Page-level text extractions
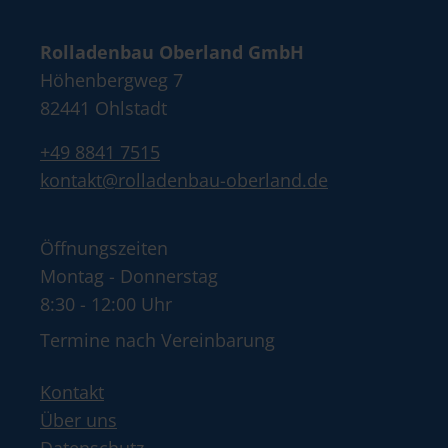
Rolladenbau Oberland GmbH
Höhenbergweg 7
82441 Ohlstadt
+49 8841 7515
kontakt@rolladenbau-oberland.de
Öffnungszeiten
Montag - Donnerstag
8:30 - 12:00 Uhr
Termine nach Vereinbarung
Kontakt
Über uns
Datenschutz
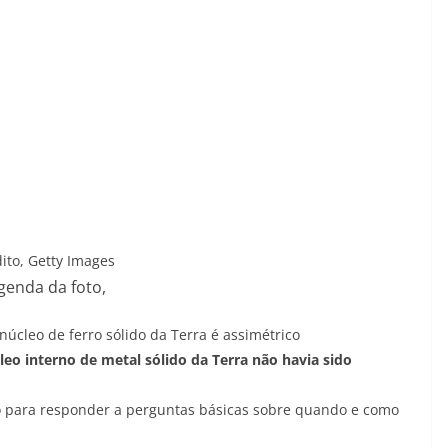
ito,
Getty Images
genda da foto,
úcleo de ferro sólido da Terra é assimétrico
leo interno de metal sólido da Terra não havia sido
o para responder a perguntas básicas sobre quando e como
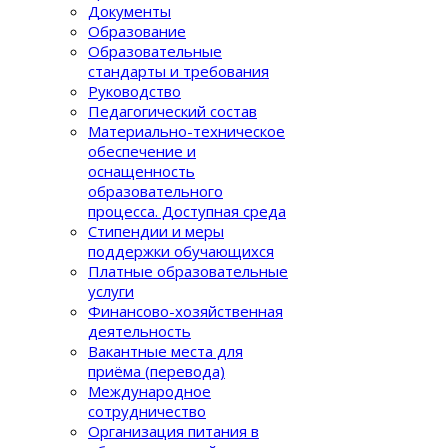
Документы
Образование
Образовательные
стандарты и требования
Руководство
Педагогический состав
Материально-техническое
обеспечение и
оснащенность
образовательного
процеcса. Доступная среда
Стипендии и меры
поддержки обучающихся
Платные образовательные
услуги
Финансово-хозяйственная
деятельность
Вакантные места для
приёма (перевода)
Международное
сотрудничество
Организация питания в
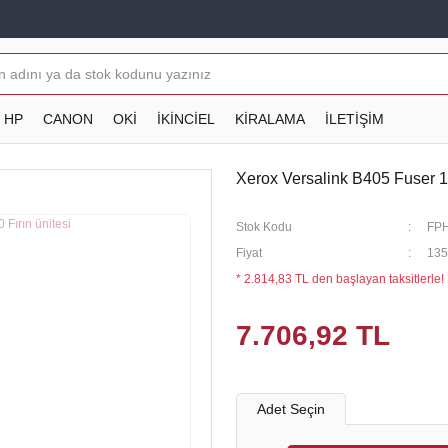
HP
CANON
OKİ
İKİNCİEL
KİRALAMA
İLETİŞİM
Xerox Versalink B405 Fuser 1
Stok Kodu
FP
Fiyat
135
* 2.814,83 TL den başlayan taksitlerle!
7.706,92 TL
Adet Seçin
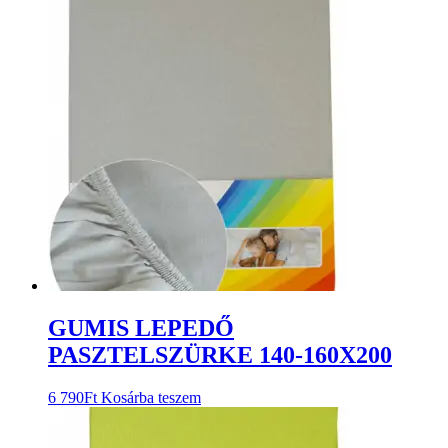
GUMIS LEPEDŐ
PASZTELSZÜRKE 140-160X200
6 790
Ft
Kosárba teszem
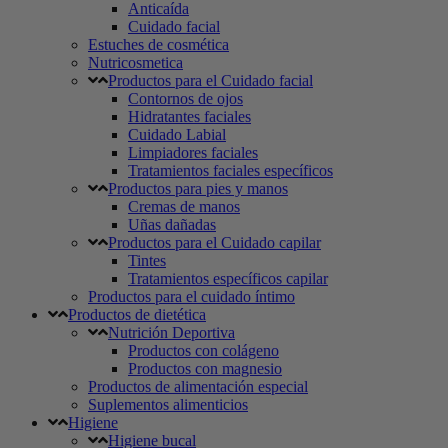
Anticaída
Cuidado facial
Estuches de cosmética
Nutricosmetica
Productos para el Cuidado facial
Contornos de ojos
Hidratantes faciales
Cuidado Labial
Limpiadores faciales
Tratamientos faciales específicos
Productos para pies y manos
Cremas de manos
Uñas dañadas
Productos para el Cuidado capilar
Tintes
Tratamientos específicos capilar
Productos para el cuidado íntimo
Productos de dietética
Nutrición Deportiva
Productos con colágeno
Productos con magnesio
Productos de alimentación especial
Suplementos alimenticios
Higiene
Higiene bucal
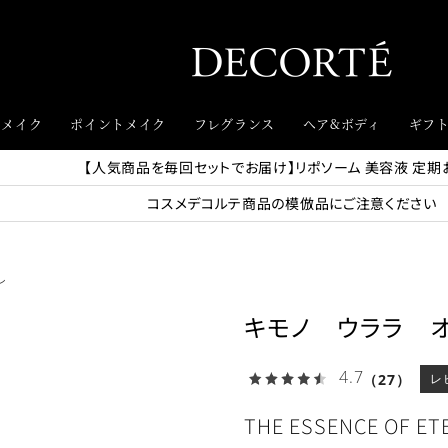
スメイク
ポイントメイク
フレグランス
ヘア&ボディ
ギフ
【人気商品を毎回セットでお届け】リポソーム 美容液 定期
コスメデコルテ商品の模倣品にご注意ください
レ
キモノ ウララ 
4.7
（27）
レ
THE ESSENCE OF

■ ASSIGNMENT ■
Using the records above, return word for word the lines that begin at the one containing "kontakt@rolladenbau-oberland.de" and end at the one containing "Образование", both of them included and no pictures.

■ EXERCISE ANSWER ■
kontakt@rolladenbau-oberland.de
Öffnungszeiten
Montag - Donnerstag
8:30 - 12:00 Uhr
Termine nach Vereinbarung
Kontakt
Über uns
Datenschutz
ito,
Getty Images
genda da foto,
úcleo de ferro sólido da Terra é assimétrico
leo interno de metal sólido da Terra não havia sido
o para responder a perguntas básicas sobre quando e como
Документы
Образование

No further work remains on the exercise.